Noturno Indiano

Eder Alex
Café Com Traça
Published in
3 min readAug 15, 2015

(Antonio Tabucchi)

A labiríntica narrativa de Antonio Tabucchi é composta por vultos e imprecisões do olhar. Mas não falo da sombra de um espírito que passa rápida logo ao fundo. Trata-se do olhar que vê, mas questiona o que enxerga, duvida da forma oculta na penumbra que insinua contornos malignos quando nos aproximamos. Um sonho que arranha a superfície da realidade e deixa ali algumas lascas de unhas.

Literatura é fingir a verdade por escrito e em “Noturno Indiano” o autor italiano finge escrever um livro de viagens, com direito a um itinerário real que nos é apresentado já de início. O protagonista é um homem que faz uma peregrinação por diversos lugares da Índia em busca não de comer amar rezar, mas sim de seu amigo português, chamado Xavier. Este amigo está desaparecido, sabe-se lá por quê, mas algumas pistas dão conta de que talvez ele tenha passado pelas cidades de Madras, Bombaim e Goa, todas elas contendo a discrepância social do país, tão luxuoso quanto miserável.

Há sempre um tom de pesadelo nas beiradas das páginas, mas é uma escuridão que nunca ganha as páginas e então só podemos imaginá-la. É como abrir um porão, mas não entrar e ficar observando de longe até que uma sombra se movimente. Podemos sentir o relevo da história principal, mas sabemos que há outra camada narrativa sendo contada ali embaixo. Conversas aparentemente desconexas, pessoas muito estranhas, lugares exóticos, crenças, descrenças, hotéis e mais hotéis.

Fernando Pessoa é citado alguns vezes ao longo do livro e o fato do poeta português ser tão conhecido por seus heterônimos (ele tinha as manhas de fingir ser outro como ninguém mais) acaba funcionando como uma chave para compreender o jogo de espelhos e a metalinguagem empregada de forma brilhante no anticlímax ao final.

Aquele que busca também foge de algo. É um fugir não se sabe de quem não se sabe pra onde, mas sem o sufoco kafkiano, pois aqui não há problema em se deixar encontrar. A angústia e o desnorteamento se assemelha ao drama visto em “A invenção de Morel”e também no filme “O Duplo”, mas a diferença é que nós leitores sentimos isso e não o personagem.
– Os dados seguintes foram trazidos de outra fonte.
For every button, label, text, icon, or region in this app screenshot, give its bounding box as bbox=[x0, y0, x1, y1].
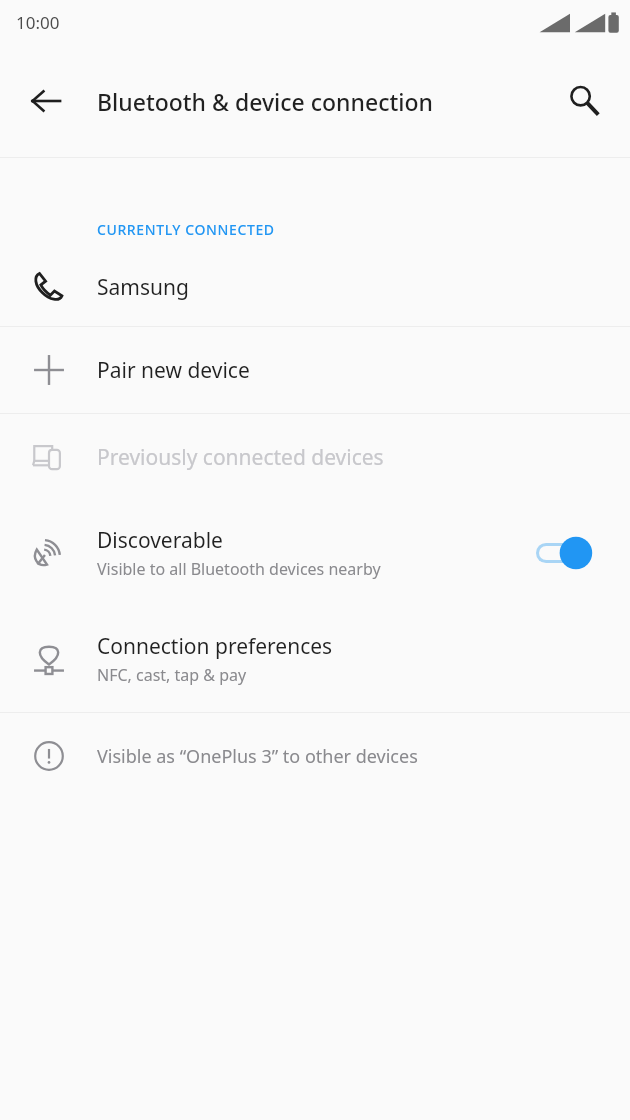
staticText: Connection preferences bbox=[97, 632, 333, 661]
staticText: Visible as “OnePlus 3” to other devices bbox=[97, 744, 418, 769]
button[interactable]: Connection preferences bbox=[0, 606, 630, 712]
button[interactable]: Discoverable bbox=[0, 500, 630, 606]
button[interactable]: Search bbox=[548, 65, 620, 137]
staticText: Visible to all Bluetooth devices nearby bbox=[97, 558, 381, 580]
button[interactable]: Discoverable toggle bbox=[536, 531, 606, 575]
button[interactable]: Pair new device bbox=[0, 327, 630, 413]
button[interactable]: Visible as “OnePlus 3” to other devices bbox=[0, 713, 630, 799]
staticText: NFC, cast, tap & pay bbox=[97, 664, 247, 686]
staticText: Previously connected devices bbox=[97, 443, 384, 472]
staticText: Discoverable bbox=[97, 526, 223, 555]
staticText: Bluetooth & device connection bbox=[97, 86, 433, 117]
button[interactable]: Samsung bbox=[0, 248, 630, 326]
staticText: Pair new device bbox=[97, 356, 250, 385]
button[interactable]: Previously connected devices bbox=[0, 414, 630, 500]
staticText: CURRENTLY CONNECTED bbox=[97, 220, 275, 239]
staticText: Samsung bbox=[97, 273, 189, 302]
button[interactable]: Back bbox=[10, 65, 82, 137]
staticText: 10:00 bbox=[16, 11, 60, 34]
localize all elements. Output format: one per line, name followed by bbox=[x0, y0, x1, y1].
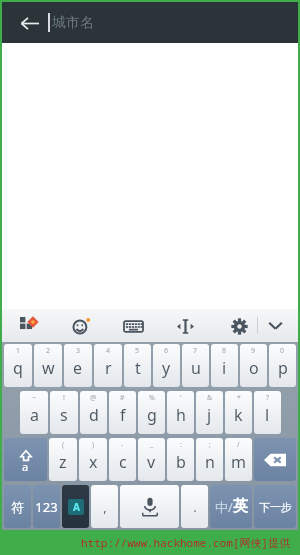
staticText: 5 bbox=[135, 346, 140, 356]
button[interactable]: ! bbox=[50, 391, 78, 434]
staticText: http://www.hackhome.com[网侠]提供 bbox=[81, 535, 290, 550]
staticText: & bbox=[207, 393, 213, 403]
button[interactable]: 123 bbox=[33, 485, 60, 528]
staticText: / bbox=[228, 498, 233, 516]
staticText: d bbox=[89, 404, 99, 426]
staticText: b bbox=[176, 451, 186, 473]
staticText: 4 bbox=[106, 346, 111, 356]
button[interactable]: / bbox=[225, 438, 252, 481]
other: Input method bbox=[62, 485, 89, 528]
staticText: e bbox=[73, 357, 83, 379]
button[interactable]: 2 bbox=[34, 344, 62, 387]
staticText: f bbox=[120, 404, 126, 426]
staticText: ; bbox=[209, 440, 211, 450]
button[interactable]: ' bbox=[167, 391, 194, 434]
staticText: z bbox=[59, 451, 67, 473]
button[interactable]: : bbox=[167, 438, 194, 481]
staticText: 0 bbox=[280, 346, 285, 356]
button[interactable]: 5 bbox=[124, 344, 151, 387]
staticText: 9 bbox=[251, 346, 256, 356]
button[interactable]: ( bbox=[49, 438, 77, 481]
button[interactable]: . bbox=[181, 485, 208, 528]
staticText: ( bbox=[62, 440, 65, 450]
button[interactable]: Hide keyboard bbox=[258, 309, 292, 342]
button[interactable]: ) bbox=[79, 438, 107, 481]
staticText: w bbox=[42, 357, 55, 379]
staticText: 6 bbox=[164, 346, 169, 356]
staticText: / bbox=[237, 440, 240, 450]
staticText: ' bbox=[180, 393, 182, 403]
other: Space bbox=[120, 485, 179, 528]
button[interactable]: ? bbox=[254, 391, 281, 434]
staticText: x bbox=[89, 451, 98, 473]
staticText: v bbox=[147, 451, 156, 473]
staticText: h bbox=[176, 404, 186, 426]
staticText: 7 bbox=[193, 346, 198, 356]
button[interactable]: a bbox=[4, 438, 47, 481]
staticText: 1 bbox=[16, 346, 21, 356]
button[interactable]: 9 bbox=[240, 344, 267, 387]
staticText: 3 bbox=[76, 346, 81, 356]
staticText: 下一步 bbox=[259, 500, 292, 514]
button[interactable]: @ bbox=[80, 391, 107, 434]
staticText: q bbox=[13, 357, 23, 379]
staticText: a bbox=[22, 459, 29, 474]
staticText: % bbox=[149, 393, 155, 403]
button[interactable]: - bbox=[109, 438, 136, 481]
button[interactable]: 下一步 bbox=[254, 485, 296, 528]
button[interactable]: 中 bbox=[210, 485, 252, 528]
staticText: t bbox=[135, 357, 141, 379]
button[interactable]: & bbox=[196, 391, 223, 434]
button[interactable]: # bbox=[109, 391, 136, 434]
button[interactable]: % bbox=[138, 391, 165, 434]
button[interactable]: 8 bbox=[211, 344, 238, 387]
button[interactable]: Space bbox=[120, 485, 179, 528]
button[interactable]: Back bbox=[12, 6, 46, 40]
staticText: a bbox=[30, 404, 39, 426]
staticText: 中 bbox=[215, 499, 228, 515]
button[interactable]: 3 bbox=[64, 344, 92, 387]
staticText: 英 bbox=[233, 497, 248, 516]
staticText: c bbox=[119, 451, 127, 473]
button[interactable]: 0 bbox=[269, 344, 296, 387]
staticText: A bbox=[73, 500, 80, 514]
staticText: l bbox=[265, 404, 270, 426]
staticText: s bbox=[60, 404, 68, 426]
staticText: 符 bbox=[11, 499, 24, 515]
button[interactable]: ; bbox=[196, 438, 223, 481]
staticText: j bbox=[207, 404, 212, 426]
button[interactable]: 7 bbox=[182, 344, 209, 387]
staticText: @ bbox=[90, 393, 97, 403]
button[interactable]: Move cursor bbox=[170, 311, 200, 341]
staticText: 123 bbox=[35, 498, 58, 516]
button[interactable]: Input method bbox=[62, 485, 89, 528]
button[interactable]: Apps bbox=[14, 311, 44, 341]
button[interactable]: _ bbox=[138, 438, 165, 481]
staticText: 8 bbox=[222, 346, 227, 356]
button[interactable]: 符 bbox=[4, 485, 31, 528]
staticText: _ bbox=[150, 440, 154, 450]
staticText: # bbox=[120, 393, 125, 403]
button[interactable]: Backspace bbox=[254, 438, 296, 481]
staticText: k bbox=[234, 404, 243, 426]
button[interactable]: 6 bbox=[153, 344, 180, 387]
button[interactable]: 4 bbox=[94, 344, 122, 387]
staticText: g bbox=[147, 404, 157, 426]
button[interactable]: , bbox=[91, 485, 118, 528]
staticText: , bbox=[103, 498, 107, 516]
button[interactable]: 1 bbox=[4, 344, 32, 387]
staticText: - bbox=[121, 440, 124, 450]
button[interactable]: Keyboard layout bbox=[118, 311, 148, 341]
staticText: o bbox=[249, 357, 259, 379]
staticText: p bbox=[278, 357, 288, 379]
staticText: r bbox=[105, 357, 112, 379]
staticText: 2 bbox=[46, 346, 51, 356]
other: Backspace bbox=[254, 438, 296, 481]
button[interactable]: * bbox=[225, 391, 252, 434]
button[interactable]: Emoji bbox=[66, 311, 96, 341]
button[interactable]: Settings bbox=[224, 311, 254, 341]
staticText: ? bbox=[266, 393, 270, 403]
staticText: : bbox=[180, 440, 182, 450]
button[interactable]: ~ bbox=[20, 391, 48, 434]
staticText: ! bbox=[63, 393, 65, 403]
Num certo momento, uma personagem fotógrafa diz que seu melhor trabalho é a foto de um negro que parece comemorar a vitória em uma maratona. Quando questionada sobre o que há demais nisso, ela fiz que esta é na verdade só a primeira foto, um recorte aproximado, pois na segunda foto, com o campo de visão ampliado é possível ver ao fundo um policial atirando nas costas desse negro que não está comemorando e sim morrendo.

O enquadramento é uma escolha do fotógrafo/pintor e até mesmo do escritor, se levarmos em consideração o foco narrativo. Portanto, o que fica de fora deste recorte é também fruto de uma escolha consciente. O que ocorre é que muitas vezes, aquilo que foi preterido no primeiro plano é o que na verdade dá a real dimensão da grandiosidade (e do fingimento) do artista. Antonio Tabucchi, utilizando um poder de concisão impressionante, conseguiu, em menos 100 páginas, criar uma obra-prima em que, ao final da leitura, nos vemos completamente perturbados pelo o que vimos não ali na nossa cara, logo de frente, no primeiro enquadramento, mas sim por tudo aquilo que ficou do lado de fora da moldura.